- unesco.org /
- Mission
Mission
Within the overall framework of Education for All and the United Nations Literacy Decade (UNLD), UNESCO’s role is to coordinate, stimulate, catalyze and technically support actions at the international, regional and national level.
The Organization’s functions include advocacy, standard-setting and benchmarking, acting as a clearing house and dissemination of effective practices, policy and programme advice and support, capacity-building, research, literacy assessment, monitoring and evaluation, and partnership building.
A renewed vision of literacy
UNESCO does not advocate a single "model" of literacy. The understanding of who is literate and who is illiterate has evolved considerably over the years, giving rise to new implications for both policies and programmes. The uses of literacy are changing rapidly in contemporary societies in response to broad social, economic and technological changes.
UNESCO’s concept of literacy has moved beyond the simple notion of a set of technical skills for reading, writing and calculating to one that encompasses multiple dimensions of these competencies.

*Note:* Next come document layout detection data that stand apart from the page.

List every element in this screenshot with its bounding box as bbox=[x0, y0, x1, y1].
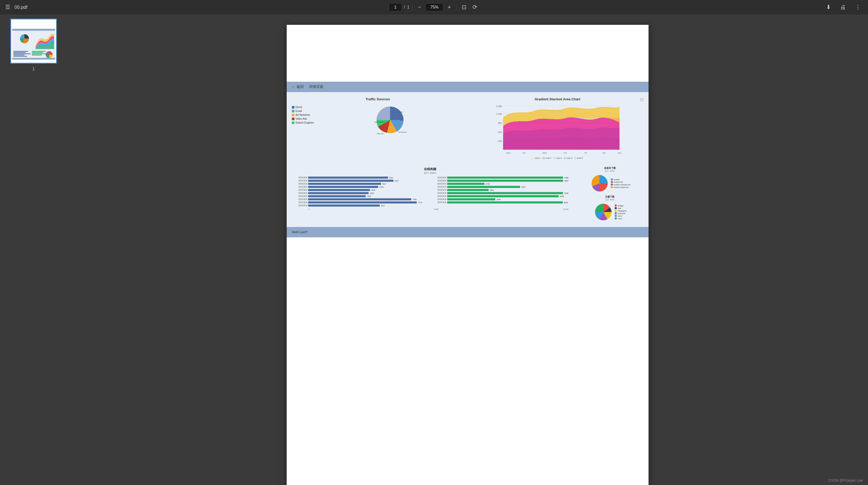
svg-text:Sun: Sun bbox=[618, 152, 621, 154]
green-bar-value-5: 2964 bbox=[490, 189, 494, 191]
download-button[interactable]: ⬇ bbox=[824, 3, 833, 12]
bar-chart-box: 在线构建 总计: 50001 某某某某某 6161 bbox=[289, 164, 571, 224]
legend-circle-5 bbox=[575, 157, 577, 159]
legend-dot-search-engines bbox=[292, 122, 294, 124]
svg-rect-10 bbox=[32, 51, 45, 52]
bar-value-8: 7363 bbox=[412, 199, 417, 200]
svg-text:200: 200 bbox=[498, 140, 502, 143]
version-dot-echarts-simple bbox=[611, 186, 613, 188]
bar-row-green-1: 某某某某某 9390 bbox=[431, 176, 568, 179]
svg-text:Tue: Tue bbox=[522, 152, 526, 154]
svg-rect-6 bbox=[13, 52, 26, 53]
bar-fill-green-8 bbox=[447, 198, 495, 200]
legend-label-line3: Line 3 bbox=[556, 157, 562, 159]
green-bar-label-2: 某某某某某 bbox=[431, 179, 446, 182]
bar-row-green-3: 某某某某某 2746 bbox=[431, 183, 568, 185]
gradient-chart-box: Gradient Stacked Area Chart ⊡ 1,000 1,20… bbox=[469, 95, 646, 162]
green-bar-value-3: 2746 bbox=[486, 183, 490, 185]
footer-text: Hello Lee!!! bbox=[292, 230, 308, 234]
version-dot-echarts-min bbox=[611, 181, 613, 183]
bar-fill-blue-4 bbox=[308, 186, 378, 188]
version-dot-echarts-common bbox=[611, 184, 613, 186]
bar-x-0: 0 bbox=[308, 208, 309, 210]
bar-fill-blue-9 bbox=[308, 202, 417, 204]
bar-x-axis: 0 5,000 10,000 bbox=[292, 208, 568, 210]
svg-text:Fri: Fri bbox=[585, 152, 587, 154]
fit-page-button[interactable]: ⊡ bbox=[460, 3, 468, 12]
bar-row-blue-5: 某某某某某 4550 bbox=[292, 189, 429, 191]
version-label-echarts-min: echarts.min bbox=[614, 181, 623, 183]
green-bar-value-8: 3430 bbox=[497, 199, 501, 200]
legend-dot-video-ads bbox=[292, 118, 294, 120]
charts-row-bottom: 在线构建 总计: 50001 某某某某某 6161 bbox=[289, 164, 646, 224]
legend-label-line5: Line 5 bbox=[577, 157, 583, 159]
charts-row-top: Traffic Sources Direct Email bbox=[289, 95, 646, 162]
theme-legend-roma: roma bbox=[615, 217, 626, 219]
nav-back-button[interactable]: ← 返回 bbox=[292, 85, 304, 89]
svg-text:Thu: Thu bbox=[563, 152, 567, 154]
toolbar-separator-2 bbox=[456, 4, 457, 11]
theme-pie-row: vintage dark infographic bbox=[576, 202, 644, 222]
theme-legend-infographic: infographic bbox=[615, 210, 626, 212]
green-bars-column: 某某某某某 9390 某某某某某 9034 bbox=[431, 176, 568, 207]
legend-label-direct: Direct bbox=[296, 106, 302, 109]
svg-text:Email: Email bbox=[400, 119, 403, 121]
green-bar-label-1: 某某某某某 bbox=[431, 176, 446, 179]
bar-label-8: 某某某某某 bbox=[292, 198, 307, 201]
green-bar-label-4: 某某某某某 bbox=[431, 186, 446, 188]
legend-dot-ad-networks bbox=[292, 114, 294, 116]
bar-value-4: 5100 bbox=[379, 186, 383, 188]
pdf-bottom-whitespace bbox=[287, 237, 649, 485]
bar-fill-blue-3 bbox=[308, 183, 381, 185]
version-pie-legend: echarts echarts.min echarts.common.min bbox=[611, 178, 630, 188]
version-pie-subtitle: 总计: 43003 bbox=[576, 170, 644, 173]
theme-label-macarons: macarons bbox=[618, 213, 625, 214]
theme-label-infographic: infographic bbox=[618, 210, 626, 212]
history-button[interactable]: ⟳ bbox=[470, 3, 479, 12]
legend-label-ad-networks: Ad Networks bbox=[296, 114, 310, 116]
svg-rect-5 bbox=[13, 51, 28, 52]
bar-value-3: 5317 bbox=[382, 183, 386, 185]
theme-legend-dark: dark bbox=[615, 207, 626, 209]
traffic-sources-box: Traffic Sources Direct Email bbox=[289, 95, 466, 162]
bar-label-5: 某某某某某 bbox=[292, 189, 307, 191]
bar-fill-green-9 bbox=[447, 202, 563, 204]
green-bar-label-5: 某某某某某 bbox=[431, 189, 446, 191]
zoom-plus-button[interactable]: + bbox=[446, 3, 453, 12]
more-options-button[interactable]: ⋮ bbox=[853, 3, 863, 12]
green-bar-label-7: 某某某某某 bbox=[431, 195, 446, 198]
traffic-pie-chart: Direct Email Ad Networks Video Ads Searc… bbox=[373, 103, 407, 137]
toolbar: ☰ 00.pdf / 1 − 75% + ⊡ ⟳ ⬇ 🖨 ⋮ bbox=[0, 0, 868, 14]
version-label-echarts-simple: echarts.simple.min bbox=[614, 186, 629, 188]
pie-charts-column: 各版本下载 总计: 43003 bbox=[574, 164, 646, 224]
svg-text:Ad Networks: Ad Networks bbox=[398, 131, 407, 133]
zoom-minus-button[interactable]: − bbox=[416, 3, 424, 12]
svg-rect-7 bbox=[13, 54, 31, 54]
area-legend-line5: Line 5 bbox=[575, 157, 583, 159]
theme-label-vintage: vintage bbox=[618, 205, 623, 207]
page-thumbnail[interactable] bbox=[10, 19, 57, 64]
page-total: 1 bbox=[407, 5, 409, 9]
version-download-section: 各版本下载 总计: 43003 bbox=[576, 166, 644, 194]
theme-pie-legend: vintage dark infographic bbox=[615, 205, 626, 219]
page-input[interactable] bbox=[389, 3, 402, 11]
legend-circle-1 bbox=[532, 157, 534, 159]
bar-value-7: 4201 bbox=[367, 195, 371, 197]
menu-icon[interactable]: ☰ bbox=[5, 4, 10, 10]
print-button[interactable]: 🖨 bbox=[838, 3, 848, 12]
theme-label-dark: dark bbox=[618, 207, 621, 209]
bar-row-blue-7: 某某某某某 4201 bbox=[292, 195, 429, 198]
svg-text:Sat: Sat bbox=[602, 152, 606, 154]
bar-fill-green-4 bbox=[447, 186, 520, 188]
svg-rect-1 bbox=[12, 29, 55, 31]
theme-dot-macarons bbox=[615, 212, 617, 214]
pdf-viewer-area[interactable]: ← 返回 详情页面 Traffic Sources Direct bbox=[67, 14, 868, 485]
version-legend-echarts-simple: echarts.simple.min bbox=[611, 186, 630, 188]
bar-row-blue-3: 某某某某某 5317 bbox=[292, 183, 429, 185]
page-separator: / bbox=[404, 5, 405, 9]
svg-text:Wed: Wed bbox=[542, 152, 547, 154]
green-bar-label-9: 某某某某某 bbox=[431, 201, 446, 204]
svg-text:Mon: Mon bbox=[506, 152, 510, 154]
bar-row-blue-8: 某某某某某 7363 bbox=[292, 198, 429, 201]
bar-label-4: 某某某某某 bbox=[292, 186, 307, 188]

In acknowledging recent economic, political and social transformations- including globalization and the advancement of information and communication technologies (ICTs) - UNESCO recognizes that there are many practices of literacy embedded in different cultural processes, personal circumstances and collective structures.
Literacy is central to all levels of learning, through all delivery modes. Literacy is an issue that concerns everybody.
Main Actors
UNESCO’s activities are implemented by various sections in UNESCO’s Headquarters in Paris, the UNESCO Institute for Lifelong Learning (UIL), the UNESCO Institute for Statistics (UIS) and a wide network of UNESCO Regional Bureaux and Cluster and Field Office.
UNESCO also works with a wide range of partners, including relevant agencies of the UN family, universities and research institutions, and civil society.